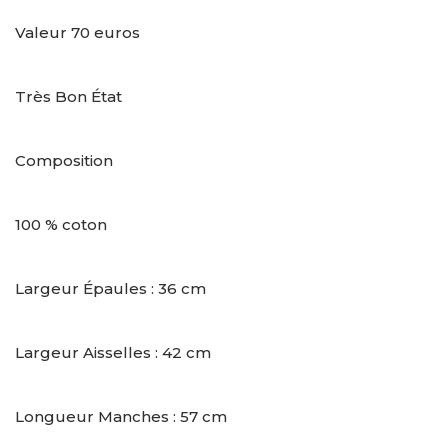
Valeur 70 euros
Très Bon État
Composition
100 % coton
Largeur Épaules : 36 cm
Largeur Aisselles : 42 cm
Longueur Manches : 57 cm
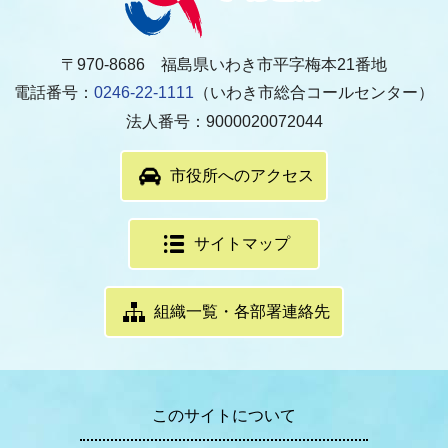
〒970-8686 福島県いわき市平字梅本21番地
電話番号：
0246-22-1111
（いわき市総合コールセンター）
法人番号：9000020072044
市役所へのアクセス
サイトマップ
組織一覧・各部署連絡先
このサイトについて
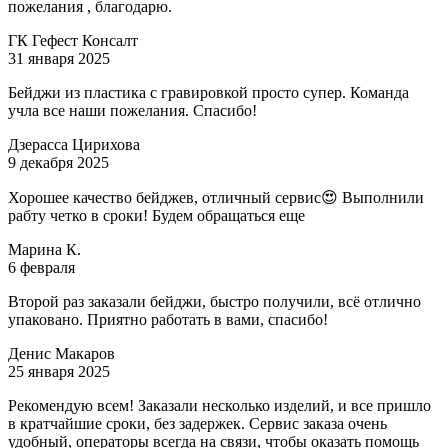
пожелания , благодарю.
ГК Гефест Консалт
31 января 2025
Бейджи из пластика с гравировкой просто супер. Команда
учла все наши пожелания. Спасибо!
Дзерасса Цирихова
9 декабря 2025
Хорошее качество бейджев, отличный сервис😍 Выполнили
рабту четко в сроки! Будем обращаться еще
Марина К.
6 февраля
Второй раз заказали бейджи, быстро получили, всё отлично
упаковано. Приятно работать в вами, спасибо!
Денис Макаров
25 января 2025
Рекомендую всем! Заказали несколько изделий, и все пришло
в кратчайшие сроки, без задержек. Сервис заказа очень
удобный, операторы всегда на связи, чтобы оказать помощь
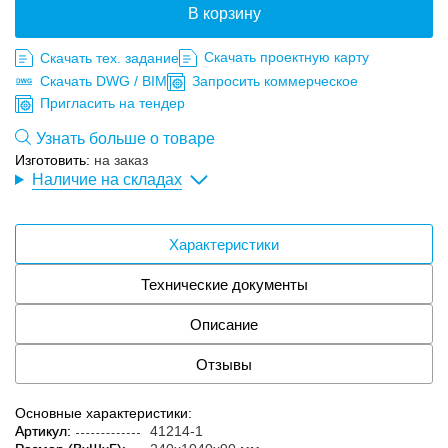
В корзину
Скачать проектную карту
Скачать тех. задание
Скачать DWG / BIM
Запросить коммерческое
Пригласить на тендер
Узнать больше о товаре
Изготовить:
на заказ
Наличие на складах
Характеристики
Технические документы
Описание
Отзывы
Основные характеристики:
Артикул:
41214-1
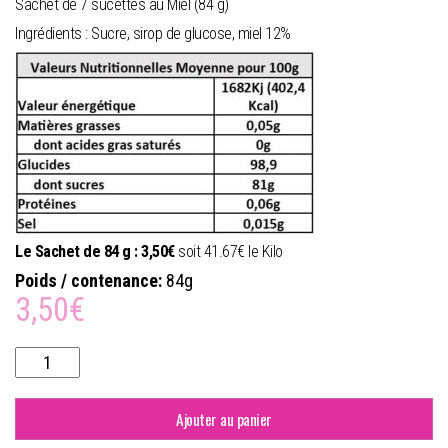
Sachet de 7 sucettes au Miel (84 g)
Ingrédients : Sucre, sirop de glucose, miel 12%
Le Sachet de 84 g : 3,50€
soit 41.67€ le Kilo
Poids / contenance:
84g
3,50
€
quantité
de
Sucettes
au
Ajouter au panier
Miel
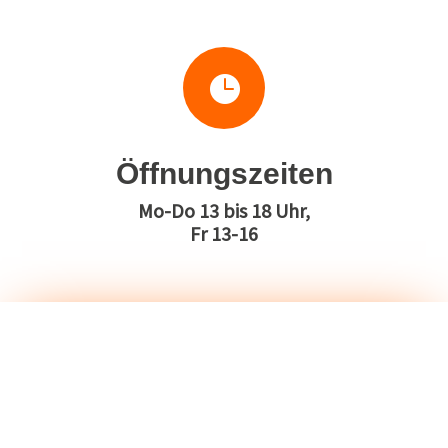

Öffnungszeiten
Mo-Do 13 bis 18 Uhr,
Fr 13-16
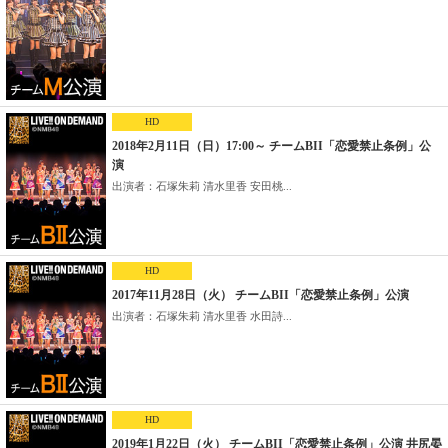
HD
2018年2月11日（日）17:00～ チームBII「恋愛禁止条例」公
演
出演者：石塚朱莉 清水里香 安田桃...
HD
2017年11月28日（火） チームBII「恋愛禁止条例」公演
出演者：石塚朱莉 清水里香 水田詩...
HD
2019年1月22日（火） チームBII「恋愛禁止条例」公演 井尻晏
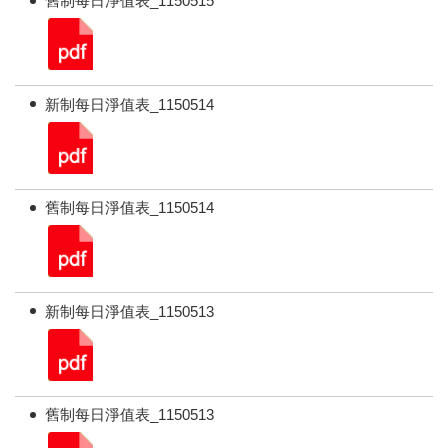
舊制每日淨值表_1150515
新制每日淨值表_1150514
舊制每日淨值表_1150514
新制每日淨值表_1150513
舊制每日淨值表_1150513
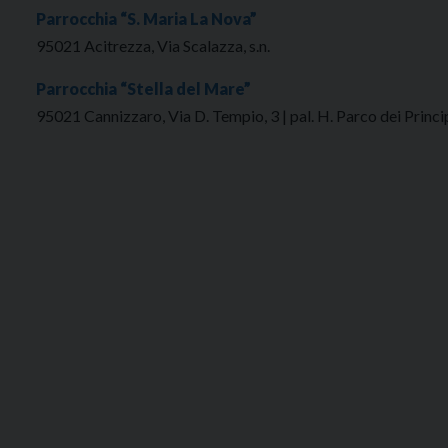
Parrocchia “S. Maria La Nova”
95021 Acitrezza, Via Scalazza, s.n.
Parrocchia “Stella del Mare”
95021 Cannizzaro, Via D. Tempio, 3 | pal. H. Parco dei Princi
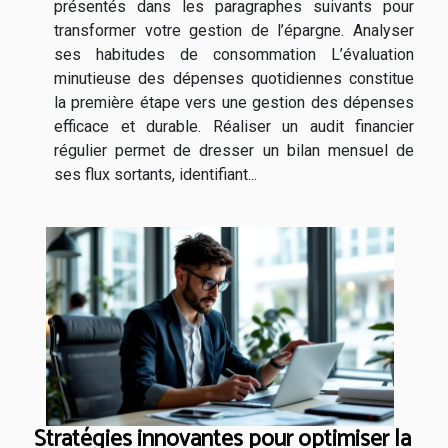
présentés dans les paragraphes suivants pour
transformer votre gestion de l’épargne. Analyser
ses habitudes de consommation L’évaluation
minutieuse des dépenses quotidiennes constitue
la première étape vers une gestion des dépenses
efficace et durable. Réaliser un audit financier
régulier permet de dresser un bilan mensuel de
ses flux sortants, identifiant...
Stratégies innovantes pour optimiser la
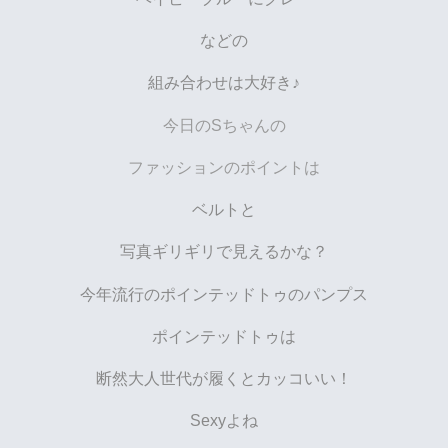
などの
組み合わせは大好き♪
今日のSちゃんの
ファッションのポイントは
ベルトと
写真ギリギリで見えるかな？
今年流行のポインテッドトゥの
パンプス
ポインテッドトゥは
断然大人世代が履くとカッコいい！
Sexyよね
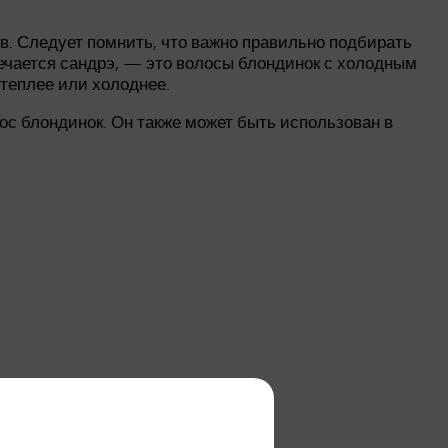
в. Следует помнить, что важно правильно подбирать
речается сандрэ, — это волосы блондинок с холодным
теплее или холоднее.
ос блондинок. Он также может быть использован в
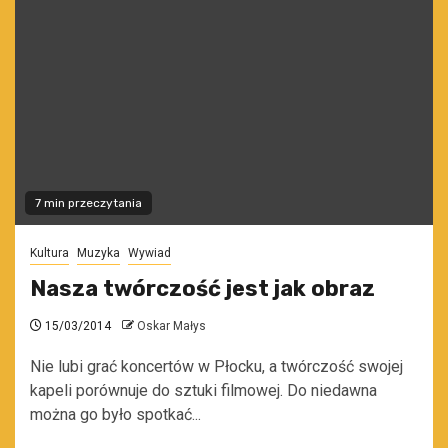
7 min przeczytania
Kultura
Muzyka
Wywiad
Nasza twórczość jest jak obraz
15/03/2014
Oskar Małys
Nie lubi grać koncertów w Płocku, a twórczość swojej
kapeli porównuje do sztuki filmowej. Do niedawna
można go było spotkać...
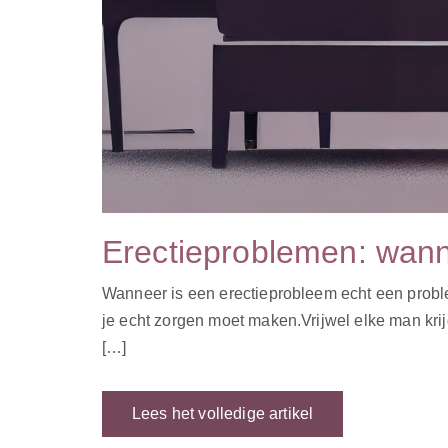
Erectieproblemen: wann
Wanneer is een erectieprobleem echt een problee
je echt zorgen moet maken.Vrijwel elke man krij
[…]
Lees het volledige artikel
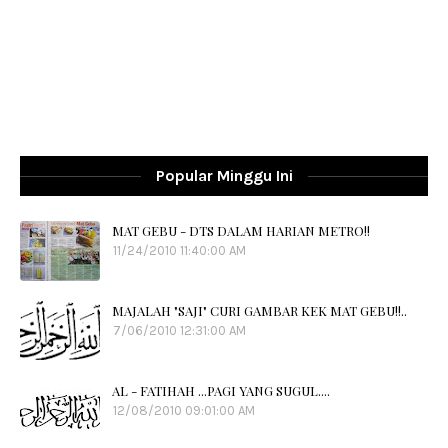
Popular Minggu Ini
MAT GEBU - DTS DALAM HARIAN METRO!!
11/24/2010 11:40:00 AM
MAJALAH "SAJI" CURI GAMBAR KEK MAT GEBU!!..
7/06/2010 12:31:00 AM
AL - FATIHAH ...PAGI YANG SUGUL....
12/08/2010 09:01:00 AM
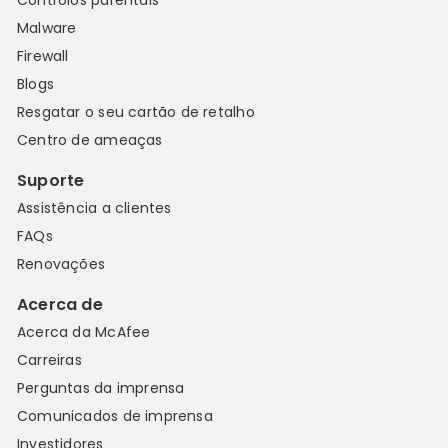
Malware
Firewall
Blogs
Resgatar o seu cartão de retalho
Centro de ameaças
Suporte
Assistência a clientes
FAQs
Renovações
Acerca de
Acerca da McAfee
Carreiras
Perguntas da imprensa
Comunicados de imprensa
Investidores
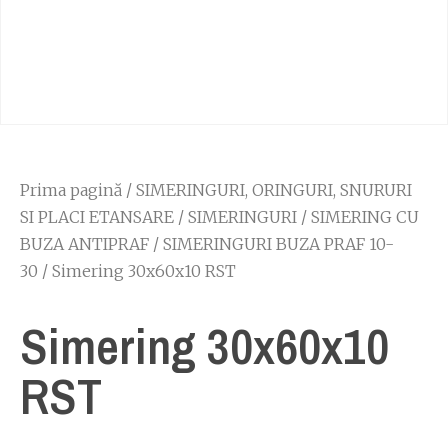
Prima pagină
/
SIMERINGURI, ORINGURI, SNURURI
SI PLACI ETANSARE
/
SIMERINGURI
/
SIMERING CU
BUZA ANTIPRAF
/
SIMERINGURI BUZA PRAF 10-
30
/ Simering 30x60x10 RST
Simering 30x60x10
RST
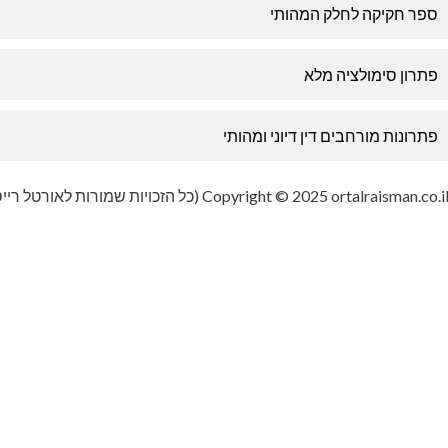
ספר חקיקה לחלק המהותי
פתרון סימולציה מלא
פתרונות מורחבים דין דיוני ומהותי
Copyright © 2025 ortalraisman.co.i (כל הזכויות שמורות לאורטל רייסמן)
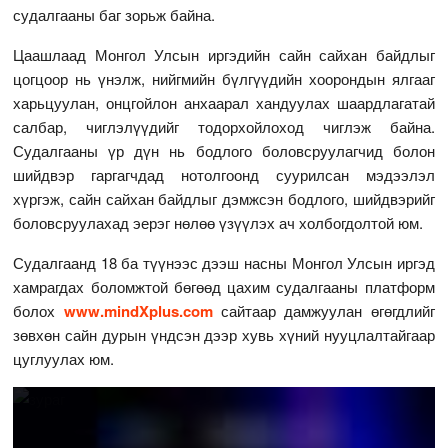
судалгааны баг зорьж байна.
Цаашлаад Монгол Улсын иргэдийн сайн сайхан байдлыг
цогцоор нь үнэлж, нийгмийн бүлгүүдийн хоорондын ялгааг
харьцуулан, онцгойлон анхаарал хандуулах шаардлагатай
салбар, чиглэлүүдийг тодорхойлоход чиглэж байна.
Судалгааны үр дүн нь бодлого боловсруулагчид болон
шийдвэр гаргагчдад нотолгоонд суурилсан мэдээлэл
хүргэж, сайн сайхан байдлыг дэмжсэн бодлого, шийдвэрийг
боловсруулахад эерэг нөлөө үзүүлэх ач холбогдолтой юм.
Судалгаанд 18 ба түүнээс дээш насны Монгол Улсын иргэд
хамрагдах боломжтой бөгөөд цахим судалгааны платформ
болох
www.mindXplus.com
сайтаар дамжуулан өгөгдлийг
зөвхөн сайн дурын үндсэн дээр хувь хүний нууцлалтайгаар
цуглуулах юм.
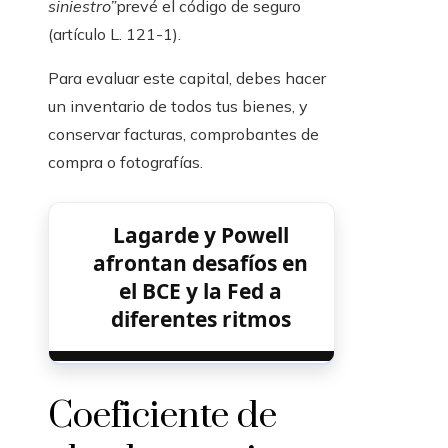
siniestro”
prevé el código de seguro
(artículo L. 121-1).
Para evaluar este capital, debes hacer
un inventario de todos tus bienes, y
conservar facturas, comprobantes de
compra o fotografías.
Lagarde y Powell
afrontan desafíos en
el BCE y la Fed a
diferentes ritmos
Coeficiente de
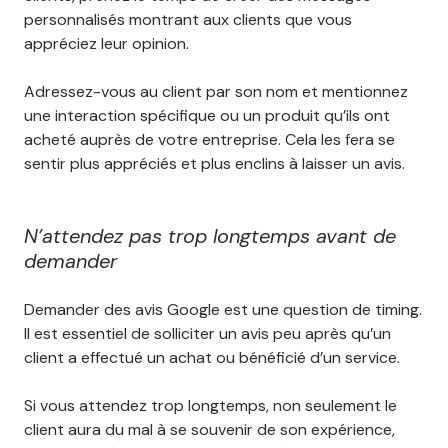
personnalisés montrant aux clients que vous
appréciez leur opinion.
Adressez-vous au client par son nom et mentionnez
une interaction spécifique ou un produit qu’ils ont
acheté auprès de votre entreprise. Cela les fera se
sentir plus appréciés et plus enclins à laisser un avis.
N’attendez pas trop longtemps avant de
demander
Demander des avis Google est une question de timing.
Il est essentiel de solliciter un avis peu après qu’un
client a effectué un achat ou bénéficié d’un service.
Si vous attendez trop longtemps, non seulement le
client aura du mal à se souvenir de son expérience,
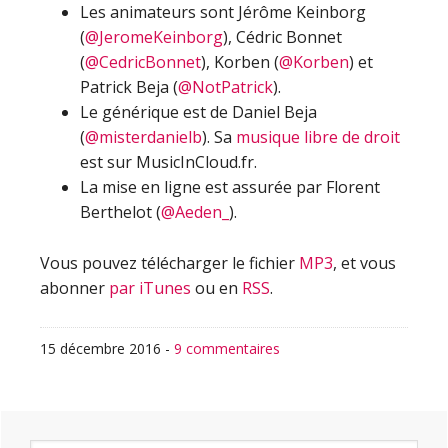
Les animateurs sont Jérôme Keinborg
(
@JeromeKeinborg
), Cédric Bonnet
(
@CedricBonnet
), Korben (
@Korben
) et
Patrick Beja (
@NotPatrick
).
Le générique est de Daniel Beja
(
@misterdanielb
). Sa
musique libre de droit
est sur MusicInCloud.fr.
La mise en ligne est assurée par Florent
Berthelot (
@Aeden_
).
Vous pouvez télécharger le fichier
MP3
, et vous
abonner
par iTunes
ou en
RSS
.
15 décembre 2016
-
9 commentaires
Barre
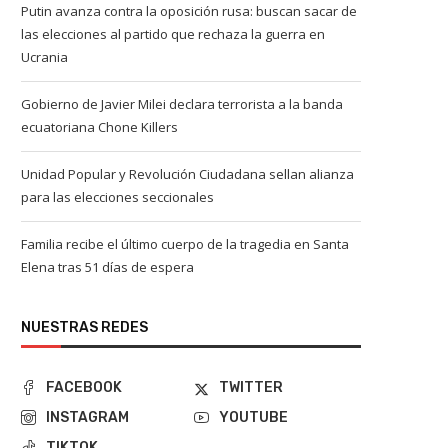
Putin avanza contra la oposición rusa: buscan sacar de
las elecciones al partido que rechaza la guerra en
Ucrania
Gobierno de Javier Milei declara terrorista a la banda
ecuatoriana Chone Killers
Unidad Popular y Revolución Ciudadana sellan alianza
para las elecciones seccionales
Familia recibe el último cuerpo de la tragedia en Santa
Elena tras 51 días de espera
NUESTRAS REDES
FACEBOOK
TWITTER
INSTAGRAM
YOUTUBE
TIKTOK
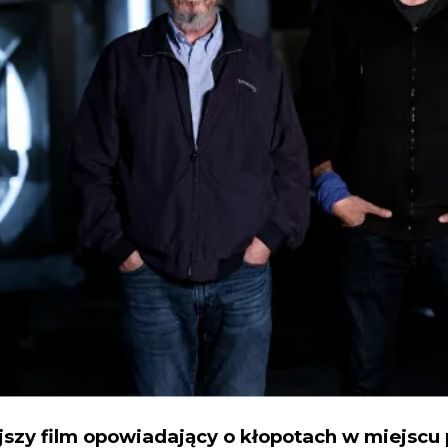
jszy film opowiadający o kłopotach w miejscu 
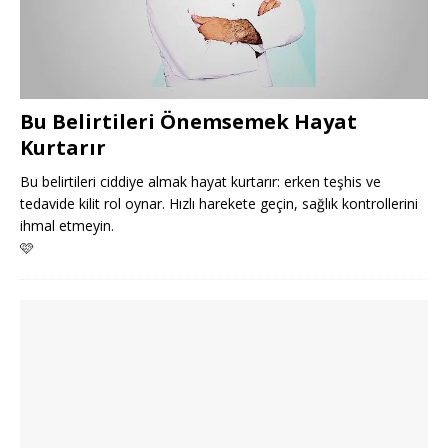
Bu Belirtileri Önemsemek Hayat
Kurtarır
Bu belirtileri ciddiye almak hayat kurtarır: erken teşhis ve
tedavide kilit rol oynar. Hızlı harekete geçin, sağlık kontrollerini
ihmal etmeyin.
🩷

◆ **Exercise requirements**
Exactly as written, give the entries above again, with no images.

◆ **Solution**
Valeur 70 euros
Très Bon État
Composition
100 % coton
Largeur Épaules : 36 cm
Largeur Aisselles : 42 cm
Longueur Manches : 57 cm
〒970-8686 福島県いわき市平字梅本21番地
電話番号：
0246-22-1111
（いわき市総合コールセンター）
法人番号：9000020072044
市役所へのアクセス
サイトマップ
組織一覧・各部署連絡先
このサイトについて
пожелания , благодарю.
ГК Гефест Консалт
31 января 2025
Бейджи из пластика с гравировкой просто супер. Команда
учла все наши пожелания. Спасибо!
Дзерасса Цирихова
9 декабря 2025
Хорошее качество бейджев, отличный сервис😍 Выполнили
рабту четко в сроки! Будем обращаться еще
Марина К.
6 февраля
Второй раз заказали бейджи, быстро получили, всё отлично
упаковано. Приятно работать в вами, спасибо!
Денис Макаров
25 января 2025
Рекомендую всем! Заказали несколько изделий, и все пришло
в кратчайшие сроки, без задержек. Сервис заказа очень
удобный, операторы всегда на связи, чтобы оказать помощь
В корзину
Скачать проектную карту
Скачать тех. задание
Скачать DWG / BIM
Запросить коммерческое
Пригласить на тендер
Узнать больше о товаре
Изготовить:
на заказ
Наличие на складах
Характеристики
Технические документы
Описание
Отзывы
Основные характеристики:
Артикул:
41214-1
Sachet de 7 sucettes au Miel (84 g)
Ingrédients : Sucre, sirop de glucose, miel 12%
Le Sachet de 84 g : 3,50€
soit 41.67€ le Kilo
Poids / contenance:
84g
3,50
€
quantité
de
Sucettes
au
Ajouter au panier
Miel

Öffnungszeiten
Mo-Do 13 bis 18 Uhr,
Fr 13-16
HD
2018年2月11日（日）17:00～ チームBII「恋愛禁止条例」公
演
出演者：石塚朱莉 清水里香 安田桃...
HD
2017年11月28日（火） チームBII「恋愛禁止条例」公演
出演者：石塚朱莉 清水里香 水田詩...
HD
2019年1月22日（火） チームBII「恋愛禁止条例」公演 井尻晏
舊制每日淨值表_1150515
新制每日淨值表_1150514
舊制每日淨值表_1150514
新制每日淨值表_1150513
舊制每日淨值表_1150513
Parrocchia “S. Maria La Nova”
95021 Acitrezza, Via Scalazza, s.n.
Parrocchia “Stella del Mare”
95021 Cannizzaro, Via D. Tempio, 3 | pal. H. Parco dei Princi
présentés dans les paragraphes suivants pour
transformer votre gestion de l’épargne. Analyser
ses habitudes de consommation L’évaluation
minutieuse des dépenses quotidiennes constitue
la première étape vers une gestion des dépenses
efficace et durable. Réaliser un audit financier
régulier permet de dresser un bilan mensuel de
ses flux sortants, identifiant...
Stratégies innovantes pour optimiser la
などの
組み合わせは大好き♪
今日のSちゃんの
ファッションのポイントは
ベルトと
写真ギリギリで見えるかな？
今年流行のポインテッドトゥの
パンプス
ポインテッドトゥは
断然大人世代が履くとカッコいい！
Sexyよね
в. Следует помнить, что важно правильно подбирать
речается сандрэ, — это волосы блондинок с холодным
теплее или холоднее.
ос блондинок. Он также может быть использован в
7 min przeczytania
Kultura
Muzyka
Wywiad
Nasza twórczość jest jak obraz
15/03/2014
Oskar Małys
Nie lubi grać koncertów w Płocku, a twórczość swojej
kapeli porównuje do sztuki filmowej. Do niedawna
można go było spotkać...
Erectieproblemen: wann
Wanneer is een erectieprobleem echt een problee
je echt zorgen moet maken.Vrijwel elke man krij
[…]
Lees het volledige artikel
Popular Minggu Ini
MAT GEBU - DTS DALAM HARIAN METRO!!
11/24/2010 11:40:00 AM
MAJALAH "SAJI" CURI GAMBAR KEK MAT GEBU!!..
7/06/2010 12:31:00 AM
AL - FATIHAH ...PAGI YANG SUGUL....
12/08/2010 09:01:00 AM
Malware
Firewall
Blogs
Resgatar o seu cartão de retalho
Centro de ameaças
Suporte
Assistência a clientes
FAQs
Renovações
Acerca de
Acerca da McAfee
Carreiras
Perguntas da imprensa
Comunicados de imprensa
Investidores
Prima pagină
/
SIMERINGURI, ORINGURI, SNURURI
SI PLACI ETANSARE
/
SIMERINGURI
/
SIMERING CU
BUZA ANTIPRAF
/
SIMERINGURI BUZA PRAF 10-
30
/ Simering 30x60x10 RST
Simering 30x60x10
RST
ספר חקיקה לחלק המהותי
פתרון סימולציה מלא
פתרונות מורחבים דין דיוני ומהותי
Copyright © 2025 ortalraisman.co.i (כל הזכויות שמורות לאורטל רייסמן)
судалгааны баг зорьж байна.
Цаашлаад Монгол Улсын иргэдийн сайн сайхан байдлыг
цогцоор нь үнэлж, нийгмийн бүлгүүдийн хоорондын ялгааг
харьцуулан, онцгойлон анхаарал хандуулах шаардлагатай
салбар, чиглэлүүдийг тодорхойлоход чиглэж байна.
Судалгааны үр дүн нь бодлого боловсруулагчид болон
шийдвэр гаргагчдад нотолгоонд суурилсан мэдээлэл
хүргэж, сайн сайхан байдлыг дэмжсэн бодлого, шийдвэрийг
боловсруулахад эерэг нөлөө үзүүлэх ач холбогдолтой юм.
Судалгаанд 18 ба түүнээс дээш насны Монгол Улсын иргэд
хамрагдах боломжтой бөгөөд цахим судалгааны платформ
болох
www.mindXplus.com
сайтаар дамжуулан өгөгдлийг
зөвхөн сайн дурын үндсэн дээр хувь хүний нууцлалтайгаар
цуглуулах юм.
siniestro”
prevé el código de seguro
(artículo L. 121-1).
Para evaluar este capital, debes hacer
un inventario de todos tus bienes, y
conservar facturas, comprobantes de
compra o fotografías.
Lagarde y Powell
afrontan desafíos en
el BCE y la Fed a
diferentes ritmos
Coeficiente de
personnalisés montrant aux clients que vous
appréciez leur opinion.
Adressez-vous au client par son nom et mentionnez
une interaction spécifique ou un produit qu’ils ont
acheté auprès de votre entreprise. Cela les fera se
sentir plus appréciés et plus enclins à laisser un avis.
N’attendez pas trop longtemps avant de
demander
Demander des avis Google est une question de timing.
Il est essentiel de solliciter un avis peu après qu’un
client a effectué un achat ou bénéficié d’un service.
Si vous attendez trop longtemps, non seulement le
client aura du mal à se souvenir de son expérience,
Les animateurs sont Jérôme Keinborg
(
@JeromeKeinborg
), Cédric Bonnet
(
@CedricBonnet
), Korben (
@Korben
) et
Patrick Beja (
@NotPatrick
).
Le générique est de Daniel Beja
(
@misterdanielb
). Sa
musique libre de droit
est sur MusicInCloud.fr.
La mise en ligne est assurée par Florent
Berthelot (
@Aeden_
).
Vous pouvez télécharger le fichier
MP3
, et vous
abonner
par iTunes
ou en
RSS
.
15 décembre 2016
-
9 commentaires
Barre
Putin avanza contra la oposición rusa: buscan sacar de
las elecciones al partido que rechaza la guerra en
Ucrania
Gobierno de Javier Milei declara terrorista a la banda
ecuatoriana Chone Killers
Unidad Popular y Revolución Ciudadana sellan alianza
para las elecciones seccionales
Familia recibe el último cuerpo de la tragedia en Santa
Elena tras 51 días de espera
NUESTRAS REDES
FACEBOOK
TWITTER
INSTAGRAM
YOUTUBE
TIKTOK
jszy film opowiadający o kłopotach w miejscu 
Bu Belirtileri Önemsemek Hayat
Kurtarır
Bu belirtileri ciddiye almak hayat kurtarır: erken teşhis ve
tedavide kilit rol oynar. Hızlı harekete geçin, sağlık kontrollerini
ihmal etmeyin.
🩷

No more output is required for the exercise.